Elle est la forme de la femme. Elle allume le feu, la fumée monte au ciel, elle crée le nuage. Le ciel est un livre. Passe, passe le temps. Le temps que le ciel écrive ses nuages sur la peau de son livre, passe les ans. Tu ouvres la calebasse. Deux hémisphères séparent le monde. Tu ouvres en grand la calebasse, deux dômes illuminent le monde. Les deux coquilles du monde, le monde du bien et le monde du mal, qui tiennent la vie en leur conjonction. La coque de droite est tout immaculée de blanc, elle est comblée de suif, elle porte le vif. Gras est le monde. La coupole de gauche est suie, plus noire que le plus noir de la nuit et que le corps des cendres. Elle porte la mort, elle est l’aride du sec. Tu tiens la calebasse dans ta main. Tu l’ouvres en plus grand encore et trempes tes mains au cœur du suif et de la suie, les mêles et les mélanges. Le monde est gris. La peur s’est enfuie. Tu les malaxes et les malaxes. La pulpe du suif et de la suie ne font qu’une chair mâchée de vie. Elle respire, elle lève, comme le pain de vie. Large est le soleil, liquide la mer. Liqueur le temps, humeur l’air, humide le ciel. Tu refermes la calebasse en sa richesse de pulpe. Les deux coques s’épousent à merveille. La calebasse est une. Tu la presses. Coule le lait de la calebasse, coule le lait qui rejoint la mer et la comble en sa conche. Le monde est immense. Naît la naissance.

Alors tu te penches sur la calebasse et lui portes l’ombre. Ton corps est ombre. La nuit est dans le jour et le jour borde la mer. L’ombre croît. Retourné est le monde. Le temps n’est que souffle. Tu brandis la calebasse et la fends en deux. Tu crées l’ombre qui sort de la calebasse. Elle prend forme. L’ombre se déploie et se déplie. Elle sort de sa chrysalide et naît au monde. Elle croît et prend corps. Ainsi est né le monde, de l’ombre de ta main, de l’esprit de ta chair, mon amour. L’effroi de la naissance court sur la lande. Le monde s’écrit sur la mer de la plume de ton corps. Tu es la femme écarlate. Le monde est sang. Le monde est naissance. Le monde est ton fils, ma reine.



Ma superbe. Lune en son dernier quart et donc déjà modeste. Ce jour est jour de lune. Elle apparaît noire à la fenêtre lumière. Hurle le ciel dans des voiles de nuées de chants mandingue.



Je t’aime. Tu es ma semence. Tu m’engendres. Tu m’enfantes à la vie. Avant, avant toi, il n’y avait pas de temps. Je ne connaissais pas le temps. Je vivais enfoui au fond de la vie, au plus obscur de la terre. Tu es ma croissance. Tu me fais germer, tu me boutonnes et m’ouvres en fleur. Tu me fécondes. Tu m’enfantes à moi-même.

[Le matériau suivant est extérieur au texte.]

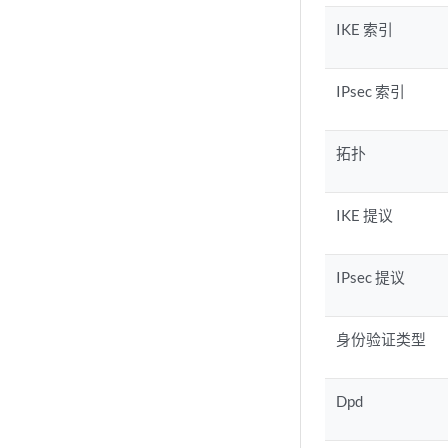
IKE 索引
IPsec 索引
拓扑
IKE 提议
IPsec 提议
身份验证类型
Dpd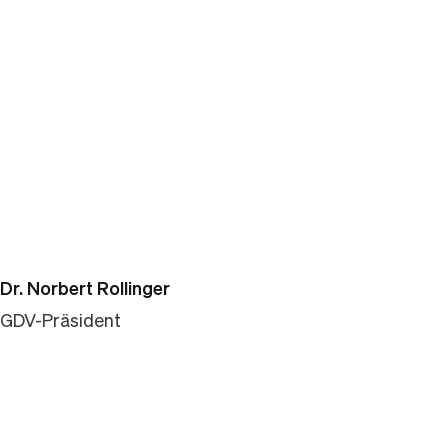
k kopieren
Dr. Norbert Rollinger
GDV-Präsident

Tu es mon sacre. Tu es sacrée. Tu m’insuffles la force, la confiance et la crainte excitée et engages tout mon être. Tu me dissous dans un monde autre qui n’est que tension. Tu es mon honneur, débordant débordée. Je vis sans limite. Tu brûles tout interdit. Je ne sens plus rien, je suis senti, je ne sais plus rien, je ne suis plus que ta matière et ta chose. Je ne possède pas mais suis possédé. Je ne désire plus, je suis ton désir et vis à la forme passive. Je suis ton œuvre. En toi je sanctifie. Tu me combles et me damnes. Tu es mon corps. Tu es mon sacrilège.

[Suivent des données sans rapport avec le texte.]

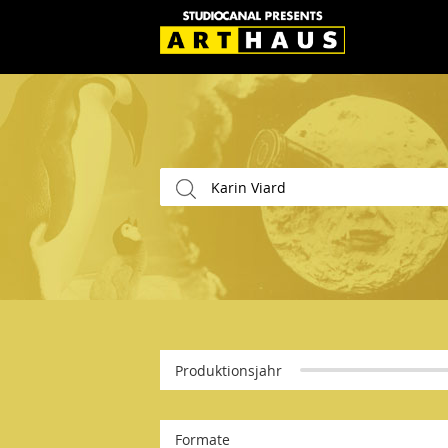
Produktionsjahr
Formate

Je m’abîme en toi, épandu, répandu, lourd d’amour jusqu’à l’anéantissement. Tu es mon espérance, ma chair. Mourir de ne pas mourir, mourir en ton corps. Tu es ma puissance. Tu es la source et l’estuaire et brode ma mort de jouissance à petite vie.



Lorsque j’aime, je suis plus grand et t’en remercie. Je te regarde et je touche l’infini. Je me baratte au plus obscur des chairs. L’amour est une voix muette, un silence chaud et or que l’on touche et butine du cœur des lèvres. Il dialogue avec l’écho des lumières du ciel qui découvre pour la première fois l’univers. Quand je t’aime, je participe de la terre, je chante de l’harmonie du monde, fils aimant du cosmos. Je suis la source. Tu es la source, tu es l’amour. Je suis la voie de ton corps. Amen ! C’est étrange quand je te regarde dans le souvenir, que tu grimpes dans ma tête, je parle comme un curé, un curé païen enceinte du cosmos.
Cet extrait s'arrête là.